Deibler RW, Mann JK, Sumners de WL, Zechiedrich L - BMC Mol. Biol. (2007)

Bottom Line: Here we analyze the effects of recombined and knotted plasmids in E. coli using the Hin site-specific recombination system.We show that Hin-mediated DNA knotting and recombination (i) promote replicon loss by blocking DNA replication; (ii) block gene transcription; and (iii) cause genetic rearrangements at a rate three to four orders of magnitude higher than the rate for an unknotted, unrecombined plasmid.These results show that DNA reactivity leading to recombined and knotted DNA is potentially toxic and may help drive genetic evolution.

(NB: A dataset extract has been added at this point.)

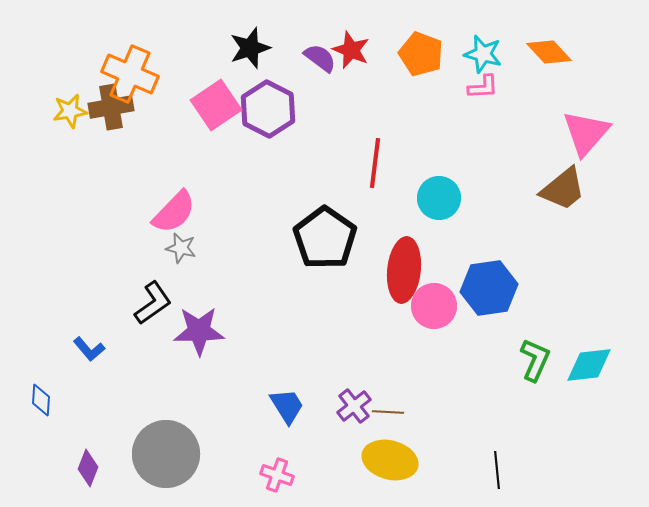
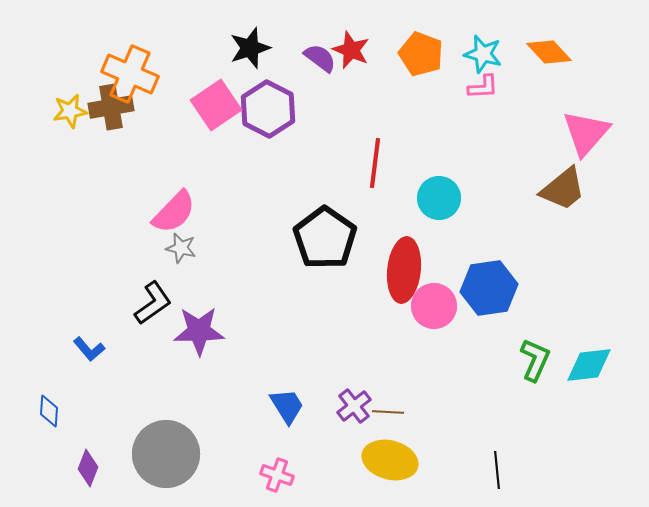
blue diamond: moved 8 px right, 11 px down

View Article: PubMed Central - HTML - PubMed

Affiliation: Interdepartmental Program in Cell and Molecular Biology, Baylor College of Medicine, Houston, Texas 77030-3411, USA. richard_deibler@hms.harvard.edu <richard_deibler@hms.harvard.edu>

ABSTRACT

Background: The genetic code imposes a dilemma for cells. The DNA must be long enough to encode for the complexity of an organism, yet thin and flexible enough to fit within the cell. The combination of these properties greatly favors DNA collisions, which can knot and drive recombination of the DNA. Despite the well-accepted propensity of cellular DNA to collide and react with itself, it has not been established what the physiological consequences are.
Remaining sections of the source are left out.